Faktor-faktor pemicu spesifik dapat dipetakan secara sistematis:

  • Pemicu Ekonomi: Perebutan akses terhadap lapangan kerja, proyek pembangunan, atau sumber daya alam yang terbatas.
  • Pemicu Sosial-Keagamaan: Penyebaran konten provokatif, intoleransi, dan politisasi identitas untuk kepentingan kelompok tertentu.
  • Pemicu Politik: Kompetisi elektoral tingkat lokal yang menggunakan isu SARA untuk mobilisasi massa.
  • Pemicu Kelembagaan: Lambatnya respons dan kurangnya kredibilitas lembaga penengah di tingkat akar rumput.

Mengatasi Kelemahan Respons: Dari Forkopimda Reaktif menuju Sistem Pencegahan Terintegrasi

Institusi kunci seperti Forkopimda saat ini berperan sebagai pusat koordinasi respons cepat.

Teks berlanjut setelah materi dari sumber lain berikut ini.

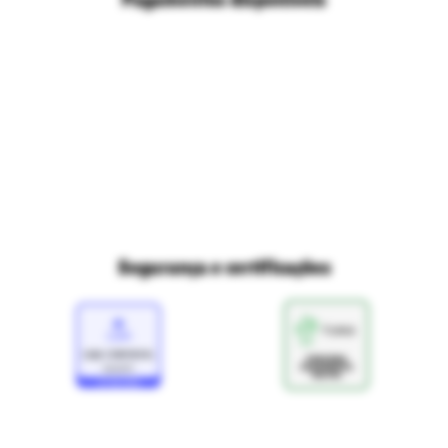
Políticas de privacidade
Ri Happy para empresas
Trabalhe conosco
Fale com o DPO/LGPD
Seja um franqueado
Mapa do site
Política de Trocas e Devoluções Ri Happy
Venda com a gente
Navegue na Rihappy
Termos de uso e navegação
Proteja seus dados
Marcas parceiras
Marketplace - Termos e condições
Divertudo
Compra segura
Aviso sobre cookies
Segurança e certificações
Loja
Confiável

Namun, pola kerjanya yang baru aktif setelah konflik eskala menjadi kelemahan mendasar. Strategi mitigasi yang efektif harus bertransformasi dari model reaktif-penindakan menjadi model proaktif-pencegahan. Ini memerlukan pendekatan berbasis data dan sistem peringatan dini yang terintegrasi.

Solusi struktural yang direkomendasikan adalah pembentukan Unit Mitigasi Konflik Sosial (UMKS) di setiap kabupaten/kota. Unit ini harus memiliki mandat yang jelas dan sumber daya memadai untuk menjalankan tiga fungsi utama: pemetaan hotspot konflik secara berkala, pelatihan kader mediator dari unsur komunitas dan agama, serta kampanye literasi media dan kebhinekaan. UMKS harus didukung oleh Social Early Warning System yang mengolah data dari level desa, kelurahan, hingga tren media sosial untuk mendeteksi potensi konflik lebih awal.

Intervensi yang dilakukan harus bersifat membangun kohesi, seperti:

  • Mendorong joint economic projects yang melibatkan kelompok yang berpotensi berseteru.
  • Menyelenggarakan forum dialog budaya dan keagamaan yang reguler dan melibatkan tokoh muda.
  • Memperkuat peran pihak ketiga yang objektif, seperti akademisi dan LSM terpercaya, dalam proses fasilitasi dan mediasi.
Pendekatan ini menggeser fokus dari sekadar meredakan ketegangan menjadi membangun ketahanan sosial jangka panjang.

Rekomendasi kebijakan konkret yang dapat segera ditindaklanjuti oleh pemerintah daerah dan pihak terkait adalah: Pertama, mengeluarkan Peraturan Gubernur atau Peraturan Bupati/Wali Kota yang secara resmi membentuk dan mendanai UMKS dengan struktur yang jelas. Kedua, mengintegrasikan data UMKS ke dalam sistem kerja Forkopimda sehingga forum tersebut dapat berfungsi berdasarkan data prediktif, bukan hanya insidental. Ketiga, mengalokasikan anggaran khusus untuk program pemberdayaan ekonomi bersama dan pendidikan perdamaian di wilayah-wilayah yang teridentifikasi sebagai hotspot dalam pemetaan UMKS. Langkah-langkah ini akan mengubah paradigma penanganan konflik sosial dari sekadar pemadam kebakaran menjadi insinyur sosial yang membangun infrastruktur perdamaian.